The Inner Courtyard has a wider span. It includes women who were born at the beginning of the 20th century before India became independent (such as Lalitambika Antarjana) and includes those writing in Indian languages. They range from memories of childhood to the struggles of older women, from stories about women of privilege to women waging war on the privileged.

In Antarjanam’s story, “Revenge Herself”, the ghost of high-caste woman who had become a prostitute tells her story to a woman writer. Mahasveta Devi’s “Draupadi” focuses on a woman in Naxalite movement,[1]  who is captured by the police. But she refuses to break in spite of torture and rape, and uses her battered body as a weapon against the senior officer.

In Other Words focuses on contemporary women writers. As in The Inner Courtyard, many of these stories capture the details of women’s lives. In Manju Kak’s “Twilight” a mother-in-law forced to spend her final years with her son and his wife is mistreated by her daughter-in-law. In “The Smothering” by Ritu Bhatia, Shashi, married to an American man, gives herself over completely to his way of life but realizes that she has given up more than she bargained for. There are some lighter moments too: Manjula Padmanabhan skewers bureaucracy and red tape in “A Government of India Undertaking”, as her protagonist wanders into Bureau of Reincarnation and Transmigration of Souls looking for a new life and is faced with forms to fill in and a search for the right person to speak to.

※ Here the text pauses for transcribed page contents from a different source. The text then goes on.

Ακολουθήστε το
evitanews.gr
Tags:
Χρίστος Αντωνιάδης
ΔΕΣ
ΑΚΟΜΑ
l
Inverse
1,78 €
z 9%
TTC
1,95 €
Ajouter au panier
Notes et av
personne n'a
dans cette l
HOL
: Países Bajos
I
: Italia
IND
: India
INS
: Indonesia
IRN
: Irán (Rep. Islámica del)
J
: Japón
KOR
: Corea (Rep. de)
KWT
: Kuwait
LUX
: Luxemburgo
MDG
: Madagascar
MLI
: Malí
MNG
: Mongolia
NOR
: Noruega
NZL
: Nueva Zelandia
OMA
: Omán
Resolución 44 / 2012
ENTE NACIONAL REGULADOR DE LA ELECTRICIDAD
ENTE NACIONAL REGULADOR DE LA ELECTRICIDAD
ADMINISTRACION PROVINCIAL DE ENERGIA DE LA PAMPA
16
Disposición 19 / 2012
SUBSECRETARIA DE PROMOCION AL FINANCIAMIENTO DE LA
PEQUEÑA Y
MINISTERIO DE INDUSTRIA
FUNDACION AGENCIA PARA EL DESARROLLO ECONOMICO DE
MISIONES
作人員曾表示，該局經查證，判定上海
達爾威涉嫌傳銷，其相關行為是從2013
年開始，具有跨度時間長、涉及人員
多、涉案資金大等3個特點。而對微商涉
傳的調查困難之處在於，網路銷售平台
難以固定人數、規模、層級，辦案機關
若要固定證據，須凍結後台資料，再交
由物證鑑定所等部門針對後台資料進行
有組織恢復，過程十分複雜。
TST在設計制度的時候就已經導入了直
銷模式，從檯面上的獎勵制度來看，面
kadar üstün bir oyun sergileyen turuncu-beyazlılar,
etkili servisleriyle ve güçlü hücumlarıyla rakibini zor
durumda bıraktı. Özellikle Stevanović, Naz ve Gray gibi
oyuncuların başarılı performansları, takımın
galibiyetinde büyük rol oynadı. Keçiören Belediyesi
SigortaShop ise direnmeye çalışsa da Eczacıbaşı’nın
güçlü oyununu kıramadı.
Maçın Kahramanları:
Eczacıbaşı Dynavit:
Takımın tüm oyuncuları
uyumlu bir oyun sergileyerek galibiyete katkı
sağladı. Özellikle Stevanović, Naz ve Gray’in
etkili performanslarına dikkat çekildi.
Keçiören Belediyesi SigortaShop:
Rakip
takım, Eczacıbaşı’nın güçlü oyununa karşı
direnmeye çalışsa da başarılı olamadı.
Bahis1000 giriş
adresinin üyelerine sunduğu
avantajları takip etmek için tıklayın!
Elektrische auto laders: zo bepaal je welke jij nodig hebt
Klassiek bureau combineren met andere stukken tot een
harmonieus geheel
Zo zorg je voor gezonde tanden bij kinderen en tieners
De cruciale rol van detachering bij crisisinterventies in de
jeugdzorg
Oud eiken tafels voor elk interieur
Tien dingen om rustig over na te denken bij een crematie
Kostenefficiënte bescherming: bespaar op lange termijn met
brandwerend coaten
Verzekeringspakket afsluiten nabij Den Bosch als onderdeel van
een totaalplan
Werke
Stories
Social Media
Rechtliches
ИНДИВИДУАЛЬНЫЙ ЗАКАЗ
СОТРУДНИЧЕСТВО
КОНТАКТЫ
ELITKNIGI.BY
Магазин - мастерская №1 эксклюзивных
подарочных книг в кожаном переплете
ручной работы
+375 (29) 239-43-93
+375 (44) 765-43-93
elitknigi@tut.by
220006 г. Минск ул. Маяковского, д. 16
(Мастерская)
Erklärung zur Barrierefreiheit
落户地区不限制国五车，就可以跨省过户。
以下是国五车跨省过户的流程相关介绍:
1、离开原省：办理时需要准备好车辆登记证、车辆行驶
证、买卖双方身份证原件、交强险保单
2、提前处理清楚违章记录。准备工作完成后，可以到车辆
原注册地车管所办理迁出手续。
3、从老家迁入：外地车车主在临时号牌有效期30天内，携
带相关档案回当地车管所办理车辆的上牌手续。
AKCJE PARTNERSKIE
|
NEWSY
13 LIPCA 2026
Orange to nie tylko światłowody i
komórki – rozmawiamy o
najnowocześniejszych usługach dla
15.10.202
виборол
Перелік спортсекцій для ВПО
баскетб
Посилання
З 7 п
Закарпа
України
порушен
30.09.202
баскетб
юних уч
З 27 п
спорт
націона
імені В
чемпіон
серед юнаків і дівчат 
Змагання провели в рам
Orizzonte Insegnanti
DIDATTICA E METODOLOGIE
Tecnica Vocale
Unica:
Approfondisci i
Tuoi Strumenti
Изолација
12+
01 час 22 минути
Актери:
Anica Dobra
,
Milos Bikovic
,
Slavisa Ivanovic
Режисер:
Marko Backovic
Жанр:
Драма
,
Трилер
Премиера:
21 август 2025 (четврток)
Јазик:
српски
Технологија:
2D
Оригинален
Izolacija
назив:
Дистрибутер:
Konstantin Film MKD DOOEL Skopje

These tales give a voice to the women who have suffered alone, hiding their grief and pain from their loved ones. They are powerful stories, a testament to the battles women have fought—and still do—often in the secret recesses of the microcosm of the family. 

[1] A far-left guerrilla movement, associated with Marxist ideology.

4 thoughts on “Indian women tell their stories

  1. What a range of perspectives on a world unfamiliar to most readers. Just because books aren’t newly published doesn’t mean they should languish for lack of attention.

    1. suroor alikhan

      Thank you. Part of what I want to do through this blog is to introduce readers to books from different parts of the world. It’s great when people appreciate it!

      1. That’s a great mission for your blog. Discovering and promoting essentially unknown gems is truly needed today. Anybody can enthuse over a bestseller.

  2. suroor alikhan

    A few years ago, some of us started a reading challenge, inspired by Anne Morgan, to read a book from every country in the world. I’m still going, and it’s been a voyage of discovery. You can find out more by looking under The Reading Challenge category on this blog.